▶ **RECORDS SUPPLIED**:

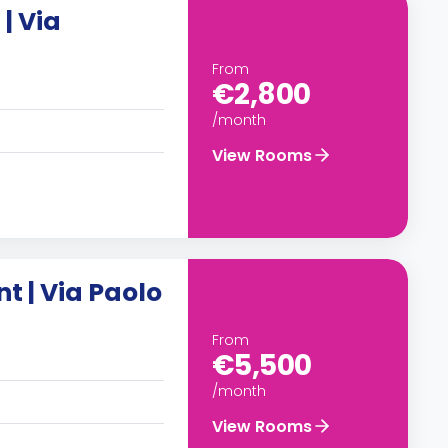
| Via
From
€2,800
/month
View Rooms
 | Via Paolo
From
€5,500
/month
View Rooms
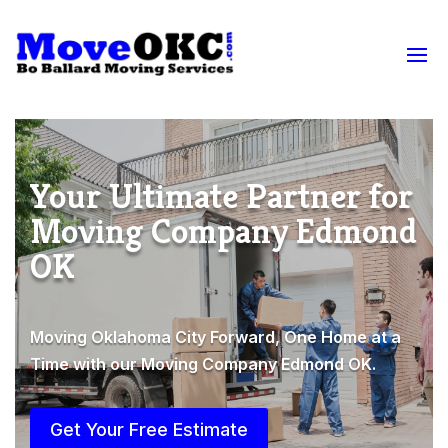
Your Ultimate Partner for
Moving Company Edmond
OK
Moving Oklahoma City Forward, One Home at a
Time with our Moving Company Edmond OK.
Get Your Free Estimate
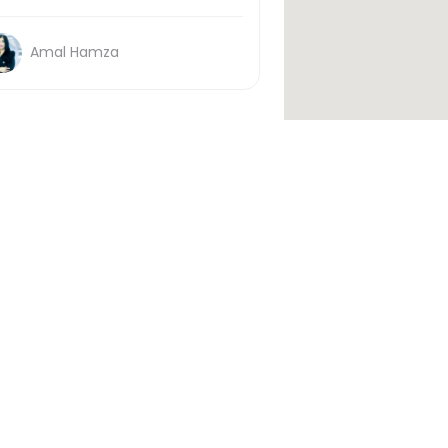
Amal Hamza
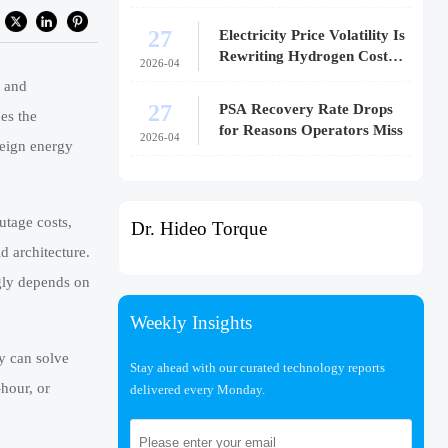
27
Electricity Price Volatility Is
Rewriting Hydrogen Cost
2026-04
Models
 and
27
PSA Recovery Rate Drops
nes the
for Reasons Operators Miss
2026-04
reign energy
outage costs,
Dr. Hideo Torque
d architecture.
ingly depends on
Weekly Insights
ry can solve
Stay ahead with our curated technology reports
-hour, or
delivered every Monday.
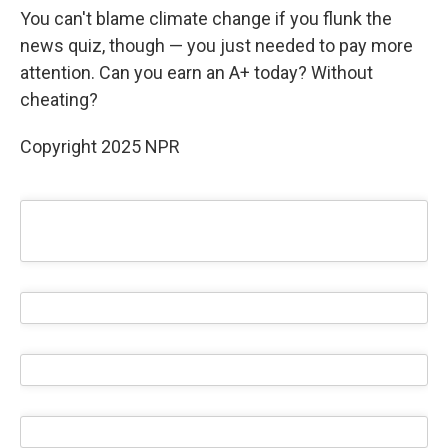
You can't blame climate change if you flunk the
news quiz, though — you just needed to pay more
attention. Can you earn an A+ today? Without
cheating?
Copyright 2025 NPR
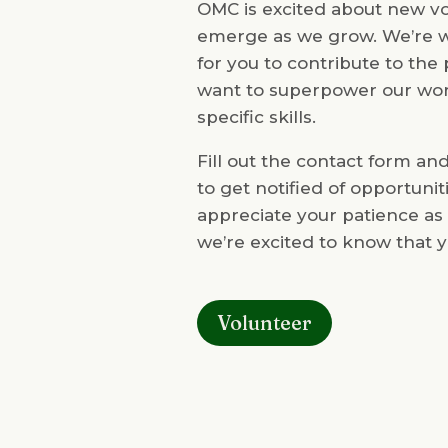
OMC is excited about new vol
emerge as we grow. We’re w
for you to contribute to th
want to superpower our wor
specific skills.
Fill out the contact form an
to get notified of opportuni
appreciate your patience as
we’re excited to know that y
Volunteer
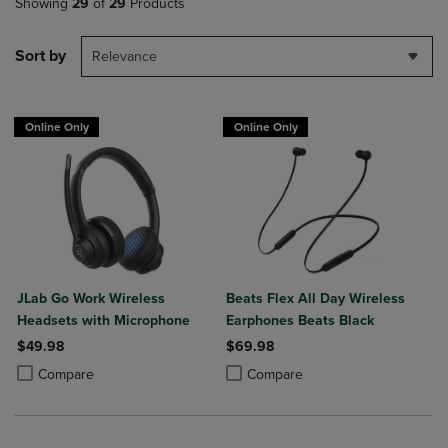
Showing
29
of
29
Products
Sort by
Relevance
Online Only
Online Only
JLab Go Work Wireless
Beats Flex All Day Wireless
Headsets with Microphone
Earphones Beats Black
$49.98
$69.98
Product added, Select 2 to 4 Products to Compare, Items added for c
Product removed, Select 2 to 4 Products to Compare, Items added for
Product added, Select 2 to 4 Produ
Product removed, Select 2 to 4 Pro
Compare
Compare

▶ **PROBLEM DETAILS**:
Nothing but a number belongs in the answer: the tally of lines in the data holding "added".

▶ **SOLUTION BELOW**:
3